Unverzichtbar In einer Forsa-Umfrage wollten 60 Prozent der Jugendlichen lieber auf Sex als aufs Handy verzichten. Nur 39 Prozent der jungen Frauen und Mädchen konnten sich vorstellen, eine Woche lang ohne Handy auszukommen - bei den jungen Männern und Jungen war es nur noch eine knappe Mehrheit von 53 Prozent. Fast alle Heranwachsenden können ohne Handy keinen Disco- oder Konzertbesuch mehr planen.

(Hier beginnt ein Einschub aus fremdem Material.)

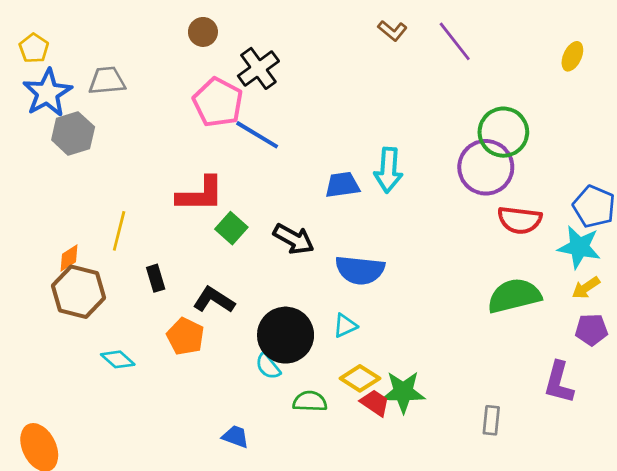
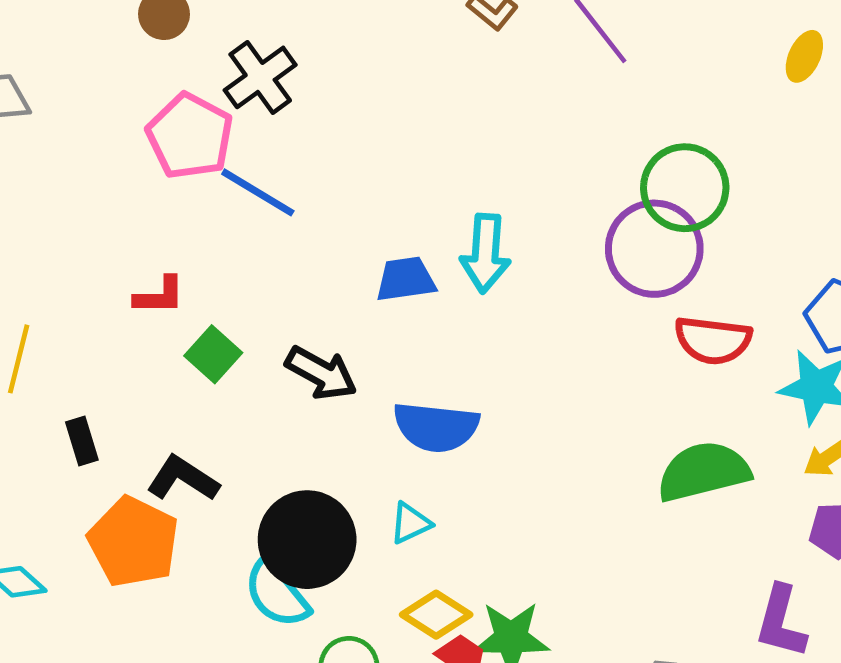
red L-shape: (200, 194) -> (159, 296), size x0.6
orange pentagon: (185, 336) -> (134, 542), size x1.4
cyan semicircle: (268, 366) -> (277, 594), size x1.5

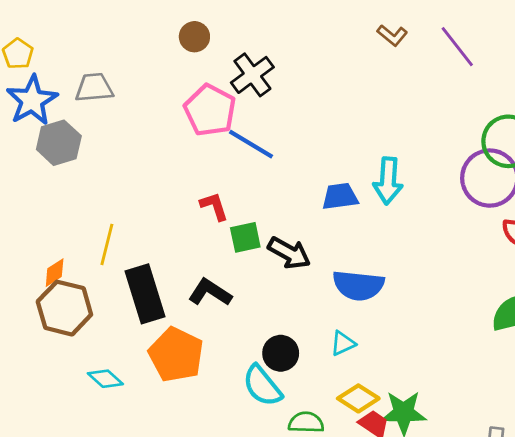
red L-shape: (159, 296) -> (214, 206), moved, turned -108
green square: (213, 354) -> (245, 237), moved, turned 36
black rectangle: (82, 441) -> (145, 294), size x2.0
black L-shape: (183, 479) -> (210, 292), moved
black circle: (307, 540) -> (281, 353), size x0.6

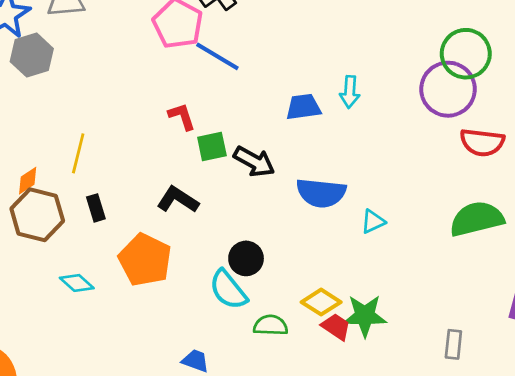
cyan arrow: (388, 181) -> (350, 92), size x0.7
black rectangle: (145, 294) -> (96, 208), moved, size x0.5
cyan triangle: (343, 343) -> (373, 222), moved

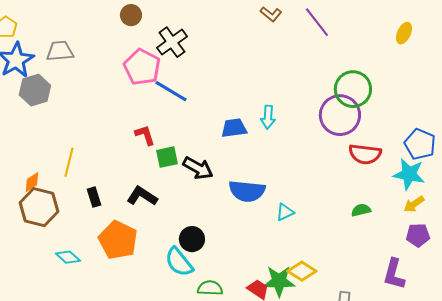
black rectangle: (96, 208) -> (94, 197), moved
green semicircle: (477, 219) -> (361, 210), size x0.5
yellow diamond: (321, 302) -> (302, 271), moved

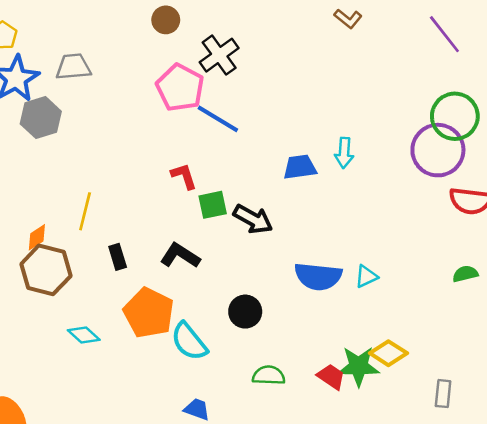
purple line: (317, 22) -> (444, 34), moved
blue semicircle: (247, 191) -> (318, 276), moved
cyan semicircle: (179, 262) -> (189, 342), moved

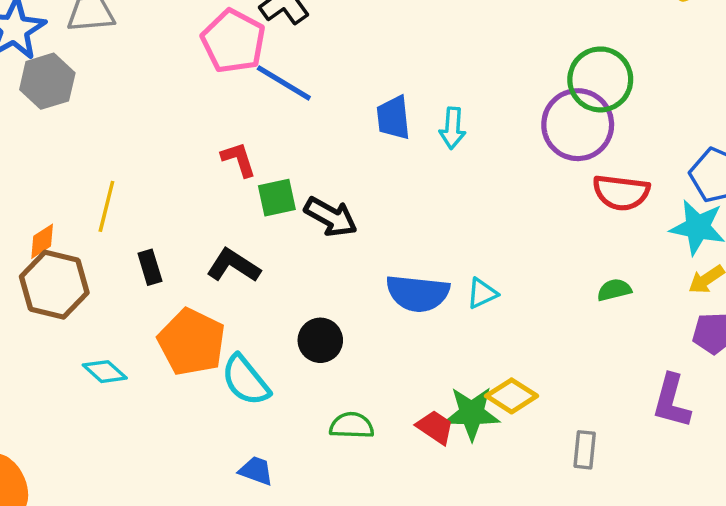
blue trapezoid: (300, 167) -> (393, 118), moved, turned -88

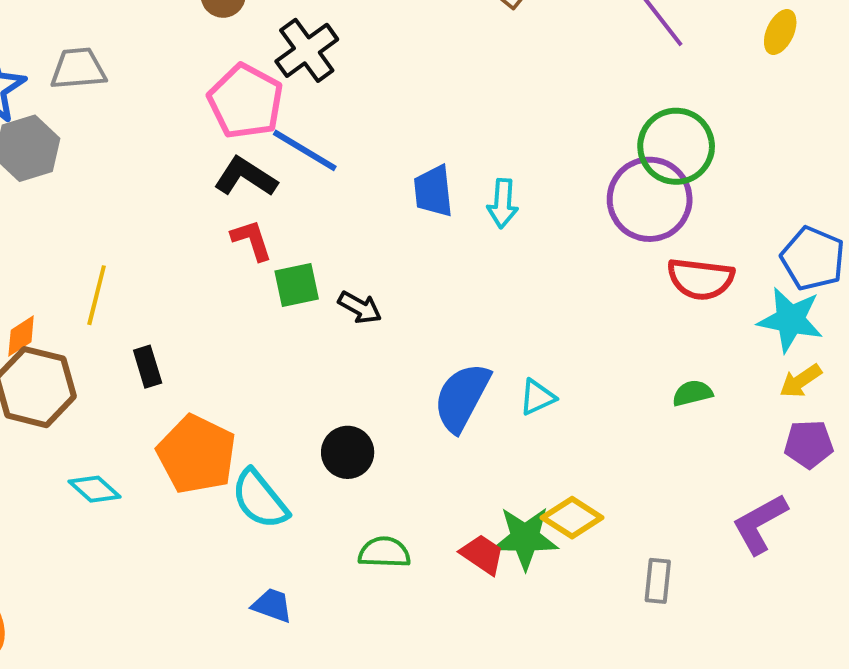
black arrow: (331, 217) -> (360, 307), size x0.7
black L-shape: (233, 266) -> (246, 177), moved
blue semicircle: (418, 293) -> (462, 397), turned 112
purple L-shape: (672, 401) -> (760, 524), turned 46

Kontrolle Frühestens ab der 5. Schulklasse bekommen Kinder ein Handy. Nicht nur, weil ein großer sozialer Druck besteht, da Jugendliche fast ausschließlich über Smartphones kommunizieren. Sondern auch, weil Eltern wissen möchten, wo sich ihre Kinder aufhalten. Erreichbarkeit dient ihnen als Kontrollsystem.
Werte werden flexibler. Stumpfes Warten war einmal. Wer heutzutage im Stau steht, greift zum Telefon und kündigt die Verzögerung an. Der Gegenüber kann seine Zeit mit sinnvollen Alternativen füllen. Andersherum lassen sich mit dem Handy Termine schneller verschieben. Wir sind nicht mehr so auf Pünktlichkeit angewiesen wie einmal früher.
Gesundheit Problematische Folgen nicht ausgeschlossen - wissenschaftlich wurde zwar kein direkter Zusammenhang hergestellt, aber seit 1994, also in etwa mit dem Start der Massen-Mobiltelefonie, stiegen die Fehlzeiten aufgrund psychischer Leiden um 80 Prozent.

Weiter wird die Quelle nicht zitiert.